Running an AI algorithm on GPUs

Introduction

This tutorial aims to run an AI algorithm in python on computational clusters. It is composed of two parts:

launching the training of an AI model on the Bigfoot cluster using a submission script.
launch a Jupyter Notebook to load the previously trained model and run it with an interactive job

Prerequisites

Be connected to the Bigfoot cluster front-end with your login/password.
Have a local ssh configuration with transparent proxy.

If this is not yet the case, click here.

Linux bigfoot 5.10.0-14-amd64 #1 SMP Debian 5.10.113-1 (2022-04-29) x86_64
                       Welcome to Bigfoot cluster! 

                             :            :
                            .'            :
                        _.-"              :
                    _.-"                  '.
    ..__...____...-"                       :
   : \_\                                    :
   :    .--"                                 :
   `.__/  .-" _                               :
      /  /  ," ,-                            .'
     (_)(`,(_,'L_,_____       ____....__   _.'
      "' "             """""""          """   

GPU, GPU, GPU, ... ;-)

            Type 'chandler' to get cluster status  
          Type 'recap.py' to get cluster properties

Sample OAR submissions: 
  # Get a A100 GPU and all associated cpu and memory resources:
  oarsub -l /nodes=1/gpu=1 --project test -p "gpumodel='A100'" "nvidia-smi -L"
  # Get a MIG partition of an A100 on a devel node, to make some tests
  oarsub -l /nodes=1/gpu=1/migdevice=1 --project test -t devel "nvidia-smi -L"

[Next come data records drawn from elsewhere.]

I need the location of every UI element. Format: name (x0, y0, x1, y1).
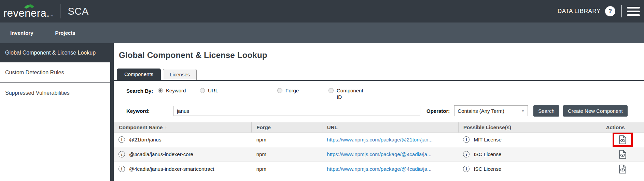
sort-ascending-icon: ↑ (165, 125, 167, 130)
component-url-link[interactable]: https://www.npmjs.com/package/@4cadia/ja… (327, 166, 431, 172)
page-title: Global Component & License Lookup (119, 50, 644, 60)
sidebar-item-suppressed-vulnerabilities[interactable]: Suppressed Vulnerabilities (0, 83, 110, 103)
license-name: ISC License (474, 166, 501, 172)
sidebar-item-label: Global Component & License Lookup (5, 50, 96, 56)
info-icon[interactable]: i (463, 151, 470, 157)
main-content: Global Component & License Lookup Compon… (114, 43, 644, 181)
component-name: @4cadia/janus-indexer-core (129, 151, 193, 157)
search-by-row: Search By: Keyword URL Forge (126, 88, 644, 101)
highlight-box (613, 133, 633, 147)
radio-button-icon (158, 88, 163, 93)
header-divider (621, 5, 622, 17)
logo-divider (60, 4, 60, 18)
operator-select[interactable]: Contains (Any Term) ▼ (454, 105, 528, 116)
trademark-symbol: ™ (50, 15, 53, 18)
nav-item-inventory[interactable]: Inventory (10, 30, 33, 36)
column-header-url[interactable]: URL (322, 122, 458, 133)
table-header-row: Component Name↑ Forge URL Possible Licen… (114, 122, 644, 133)
keyword-row: Keyword: Operator: Contains (Any Term) ▼… (126, 105, 644, 117)
component-url-link[interactable]: https://www.npmjs.com/package/@21torr/ja… (327, 137, 433, 142)
info-icon[interactable]: i (118, 151, 125, 157)
tab-components[interactable]: Components (117, 69, 161, 80)
keyword-label: Keyword: (126, 108, 173, 114)
license-name: MIT License (474, 137, 501, 142)
table-row: i@4cadia/janus-indexer-core npm https://… (114, 147, 644, 162)
radio-button-icon (328, 88, 334, 93)
keyword-input[interactable] (173, 106, 420, 116)
forge-value: npm (252, 132, 322, 147)
column-header-component-name[interactable]: Component Name↑ (114, 122, 252, 133)
header-actions: DATA LIBRARY ? (558, 5, 641, 17)
create-new-component-button[interactable]: Create New Component (563, 105, 628, 117)
operator-selected-value: Contains (Any Term) (458, 108, 504, 114)
forge-value: npm (252, 162, 322, 176)
view-details-icon[interactable] (619, 165, 626, 174)
radio-component-id[interactable]: Component ID (328, 88, 376, 101)
radio-url[interactable]: URL (200, 88, 277, 94)
tab-bar: Components Licenses (114, 69, 644, 81)
hamburger-menu-icon[interactable] (627, 7, 641, 16)
body: Global Component & License Lookup Custom… (0, 43, 644, 181)
chevron-down-icon: ▼ (521, 109, 524, 113)
sidebar-content-divider (110, 43, 114, 181)
search-by-label: Search By: (126, 88, 158, 94)
info-icon[interactable]: i (463, 166, 470, 172)
radio-forge[interactable]: Forge (277, 88, 328, 94)
sidebar-item-label: Custom Detection Rules (5, 70, 64, 76)
product-name: SCA (68, 6, 88, 17)
results-table: Component Name↑ Forge URL Possible Licen… (114, 122, 644, 177)
sidebar-item-custom-detection-rules[interactable]: Custom Detection Rules (0, 62, 110, 83)
license-name: ISC License (474, 151, 501, 157)
column-header-forge[interactable]: Forge (252, 122, 322, 133)
view-details-icon[interactable] (619, 135, 626, 144)
search-button[interactable]: Search (533, 105, 559, 117)
revenera-logo[interactable]: revenera. ™ (3, 4, 53, 18)
component-name: @4cadia/janus-indexer-smartcontract (129, 166, 214, 172)
operator-label: Operator: (426, 108, 450, 114)
tab-licenses[interactable]: Licenses (163, 69, 197, 80)
radio-keyword[interactable]: Keyword (158, 88, 200, 94)
radio-button-icon (200, 88, 205, 93)
sidebar-item-label: Suppressed Vulnerabilities (5, 90, 70, 96)
view-details-icon[interactable] (619, 150, 626, 159)
sidebar: Global Component & License Lookup Custom… (0, 43, 110, 181)
info-icon[interactable]: i (118, 136, 125, 143)
info-icon[interactable]: i (118, 166, 125, 172)
column-header-actions: Actions (601, 122, 644, 133)
data-library-link[interactable]: DATA LIBRARY (558, 8, 601, 15)
help-icon[interactable]: ? (605, 6, 615, 16)
app-window: revenera. ™ SCA DATA LIBRARY ? Inventory… (0, 0, 644, 181)
main-nav: Inventory Projects (0, 22, 644, 43)
forge-value: npm (252, 147, 322, 162)
table-row: i@4cadia/janus-indexer-smartcontract npm… (114, 162, 644, 176)
component-url-link[interactable]: https://www.npmjs.com/package/@4cadia/ja… (327, 151, 431, 157)
app-header: revenera. ™ SCA DATA LIBRARY ? (0, 0, 644, 22)
search-form: Search By: Keyword URL Forge (114, 81, 644, 117)
component-name: @21torr/janus (129, 137, 161, 142)
radio-button-icon (277, 88, 282, 93)
sidebar-item-global-component-license-lookup[interactable]: Global Component & License Lookup (0, 43, 110, 62)
info-icon[interactable]: i (463, 136, 470, 143)
column-header-possible-licenses[interactable]: Possible License(s) (458, 122, 601, 133)
table-row: i@21torr/janus npm https://www.npmjs.com… (114, 132, 644, 147)
nav-item-projects[interactable]: Projects (55, 30, 75, 36)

Last login: Fri Jul 22 15:38:45 2022 from 129.88.178.43
login@bigfoot:~$

Launching a training

In this part, the goal is to launch the training of an artificial intelligence model on the Bigfoot computing cluster via a submission script.

Python environment

First of all, you have to choose your working environment, which must include Python and the necessary modules. For the management of Python modules we will use conda.

The following script is used to source conda:

login@bigfoot:~$ source /applis/environments/conda.sh

Then you just have to choose one of the conda environments available on Bigfoot.

The following command displays the different environments available:

login@bigfoot:~$ conda env list
# conda environments:
#
base                  *  /applis/common/miniconda3
GPU                      /applis/common/miniconda3/envs/GPU
f-ced-gpu                /applis/common/miniconda3/envs/f-ced-gpu
fidle                    /applis/common/miniconda3/envs/fidle
fidle-orig               /applis/common/miniconda3/envs/fidle-orig
gpu_preprod              /applis/common/miniconda3/envs/gpu_preprod
julia                    /applis/common/miniconda3/envs/julia
tensorflow1.x_py3_cuda10.1     /applis/common/miniconda3/envs/tensorflow1.x_py3_cuda10.1
tensorflow2.x_py3_cuda10     /applis/common/miniconda3/envs/tensorflow2.x_py3_cuda10
torch1.x_py3_cuda10      /applis/common/miniconda3/envs/torch1.x_py3_cuda10
torch1.x_py3_cuda92      /applis/common/miniconda3/envs/torch1.x_py3_cuda92

In our example we will choose the GPU environment which contains all the modules necessary to use TensorFlow/Keras and PyTorch.

The following command displays all the modules available in a given environment.

login@bigfoot:~$ conda list -n GPU

It is not possible to add a module to one of the environments proposed above or to modify their versions.

It is possible to create your own environment if a necessary module is not present in the proposed environments. For more information about conda, go to this page

Training program

In this example, we will build a basic classification network of the MNIST DataSet and train it.

Let’s start by moving to our dedicated directory on the Bettik storage service by replacing login with your Perseus ID in the following command:

login@bigfoot:~$ cd /bettik/login

To create the classification network, we need to create a train.py file in a tuto_ia/ directory containing the following code:

import tensorflow as tf

from tensorflow.keras.datasets import mnist
from tensorflow.keras.utils import to_categorical

from tensorflow.keras import Input
from tensorflow.keras.layers import Dense, Activation
from tensorflow.keras.models import Model

from tensorflow.python.client import device_lib 
print("GPUs Available: ", tf.config.experimental.list_physical_devices('GPU'))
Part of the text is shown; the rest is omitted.